Items listed in a dataset
• • • • • • •

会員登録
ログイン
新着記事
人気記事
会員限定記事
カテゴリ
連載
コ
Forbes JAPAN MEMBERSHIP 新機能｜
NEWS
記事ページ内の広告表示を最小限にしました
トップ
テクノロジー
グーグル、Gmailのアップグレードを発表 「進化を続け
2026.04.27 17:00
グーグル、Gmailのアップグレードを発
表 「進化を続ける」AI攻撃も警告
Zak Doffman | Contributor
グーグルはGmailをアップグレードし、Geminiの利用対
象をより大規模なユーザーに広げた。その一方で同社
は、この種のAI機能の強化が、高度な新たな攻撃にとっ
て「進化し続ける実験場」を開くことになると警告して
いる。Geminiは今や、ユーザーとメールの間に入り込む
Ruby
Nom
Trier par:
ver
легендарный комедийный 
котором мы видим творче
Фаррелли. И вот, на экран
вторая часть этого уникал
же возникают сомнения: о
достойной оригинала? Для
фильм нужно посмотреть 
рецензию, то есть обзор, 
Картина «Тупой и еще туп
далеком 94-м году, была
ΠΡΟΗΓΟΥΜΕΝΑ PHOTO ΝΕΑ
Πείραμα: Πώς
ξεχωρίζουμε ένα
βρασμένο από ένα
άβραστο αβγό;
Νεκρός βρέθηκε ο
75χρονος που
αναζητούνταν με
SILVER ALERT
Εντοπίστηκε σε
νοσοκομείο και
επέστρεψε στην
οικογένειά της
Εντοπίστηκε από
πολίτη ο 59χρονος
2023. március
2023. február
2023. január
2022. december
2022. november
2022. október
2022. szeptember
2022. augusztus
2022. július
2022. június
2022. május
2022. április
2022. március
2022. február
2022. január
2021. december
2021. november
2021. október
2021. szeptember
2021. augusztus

• • • • • • •

## Exercise prompt
After reading the data above, return it verbatim in full.

## Response to this exercise
会員登録
ログイン
新着記事
人気記事
会員限定記事
カテゴリ
連載
コ
Forbes JAPAN MEMBERSHIP 新機能｜
NEWS
記事ページ内の広告表示を最小限にしました
トップ
テクノロジー
グーグル、Gmailのアップグレードを発表 「進化を続け
2026.04.27 17:00
グーグル、Gmailのアップグレードを発
表 「進化を続ける」AI攻撃も警告
Zak Doffman | Contributor
グーグルはGmailをアップグレードし、Geminiの利用対
象をより大規模なユーザーに広げた。その一方で同社
は、この種のAI機能の強化が、高度な新たな攻撃にとっ
て「進化し続ける実験場」を開くことになると警告して
いる。Geminiは今や、ユーザーとメールの間に入り込む
Ruby
Nom
Trier par:
ver
легендарный комедийный 
котором мы видим творче
Фаррелли. И вот, на экран
вторая часть этого уникал
же возникают сомнения: о
достойной оригинала? Для
фильм нужно посмотреть 
рецензию, то есть обзор, 
Картина «Тупой и еще туп
далеком 94-м году, была
ΠΡΟΗΓΟΥΜΕΝΑ PHOTO ΝΕΑ
Πείραμα: Πώς
ξεχωρίζουμε ένα
βρασμένο από ένα
άβραστο αβγό;
Νεκρός βρέθηκε ο
75χρονος που
αναζητούνταν με
SILVER ALERT
Εντοπίστηκε σε
νοσοκομείο και
επέστρεψε στην
οικογένειά της
Εντοπίστηκε από
πολίτη ο 59χρονος
2023. március
2023. február
2023. január
2022. december
2022. november
2022. október
2022. szeptember
2022. augusztus
2022. július
2022. június
2022. május
2022. április
2022. március
2022. február
2022. január
2021. december
2021. november
2021. október
2021. szeptember
2021. augusztus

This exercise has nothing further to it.